This post originally appeared on September 25th, 2012.
“We’re focused on the data.”
OK, that’s great. A few follow-up questions, if I may…
Which data, exactly, are you “focused on”? There’s an awful lot of it.
Where did your data come from? Who supplied it? Is your data accurate?
Why that data instead of this data or the other data? What was the criteria in selecting a certain cache of data to focus on over all of the other available data? Are you certain that the data you’re focused on is actually the data that matters? How do you know this to be the case, what was the process by which you discovered this to be true?
Is it possible that by focusing on this particular data that you may be missing something of elementary importance among a different data set? How do you guard against that possibility? Are you flexible enough to allow new data to mingle with the old data, to bow and sway the constructs already in your line of sight?

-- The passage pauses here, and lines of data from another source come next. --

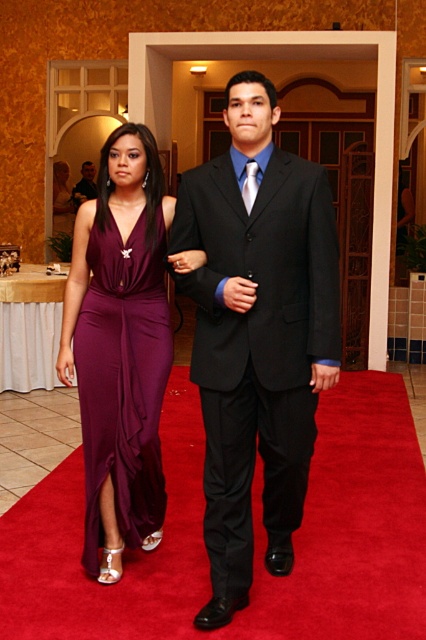 Question: Can you confirm if black satin suit at center is positioned below matte black suit at center?

Choices:
 (A) no
 (B) yes

Answer: (B)

Question: Can you confirm if black satin suit at center is positioned above matte black suit at center?

Choices:
 (A) yes
 (B) no

Answer: (B)

Question: Is black satin suit at center behind matte black suit at center?

Choices:
 (A) no
 (B) yes

Answer: (A)

Question: Which object is farther from the camera taking this photo?

Choices:
 (A) matte black suit at center
 (B) black satin suit at center

Answer: (A)

Question: Based on their relative distances, which object is nearer to the black satin suit at center?

Choices:
 (A) matte purple satin dress at center
 (B) matte black suit at center

Answer: (A)

Question: Which point is closer to the camera?

Choices:
 (A) matte purple satin dress at center
 (B) matte black suit at center
 (C) black satin suit at center

Answer: (C) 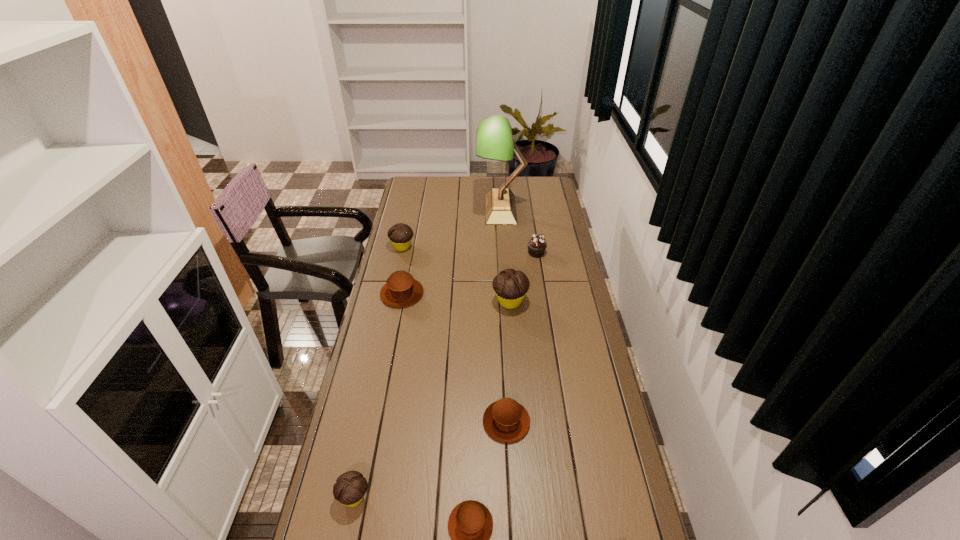 In order to click on vacant space located on the right of the nearest chocolate muffin in this screenshot , I will do `click(516, 497)`.

Locate an element on the screen. This screenshot has width=960, height=540. object situated at the far edge is located at coordinates (494, 140).

This screenshot has width=960, height=540. I want to click on object that is at the right edge, so click(537, 244).

What are the coordinates of `vacant region at the far edge of the desktop` in the screenshot? It's located at 461,196.

The image size is (960, 540). I want to click on free space at the left edge of the desktop, so click(x=387, y=316).

Identify the location of vacant space at the right edge of the desktop. The height and width of the screenshot is (540, 960). [x=562, y=210].

You are a GUI agent. You are given a task and a screenshot of the screen. Output one action in this format:
    pyautogui.click(x=<x>, y=<y>)
    Task: Click on the vacant region at the far left corner of the desktop
    This screenshot has width=960, height=540.
    Given the screenshot: What is the action you would take?
    pyautogui.click(x=420, y=184)

Find the location of a particular element. This screenshot has height=540, width=960. free space at the far right corner of the desktop is located at coordinates (553, 184).

You are a GUI agent. You are given a task and a screenshot of the screen. Output one action in this format:
    pyautogui.click(x=<x>, y=<y>)
    Task: Click on the free space that is in between the second biggest brown muffin and the smallest chocolate muffin
    This screenshot has height=540, width=960.
    Given the screenshot: What is the action you would take?
    (430, 460)

Identify the location of blank region between the farthest chocolate muffin and the tallest object. (451, 228). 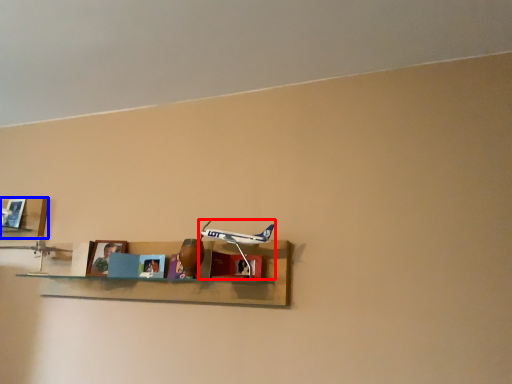 Question: Which object is further to the camera taking this photo, toy (highlighted by a red box) or shelf (highlighted by a blue box)?

Choices:
 (A) toy
 (B) shelf

Answer: (B) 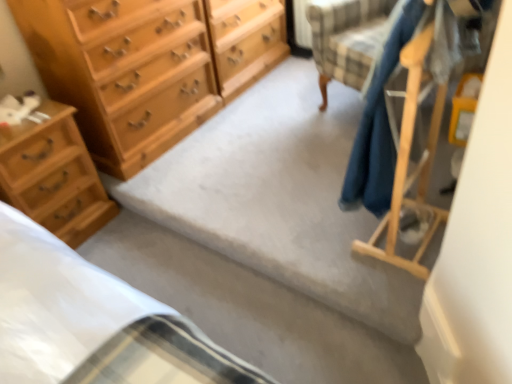 Question: Is carpet at center inside the boundaries of wooden coat rack at right, or outside?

Are there qualitative factors that you acknowledge to be important but unquantifiable – and hence not included in the data you focus on? How do you ignore these qualitative factors, especially the glaringly obvious ones? How do you convince yourself, if need be, that the numbers will eventually pick up the colors and the sounds that become brighter and louder to us sentient beings everyday?
When will you override the data? What non-data inputs or variables tell you that the data you’re focusing on is missing something, perhaps something really big?
Or will you follow the data off the cliff based on whichever rules you’ve laid out at the outset?
Is this final risk worth all of the supposed certainty that “focusing on the data” has given you?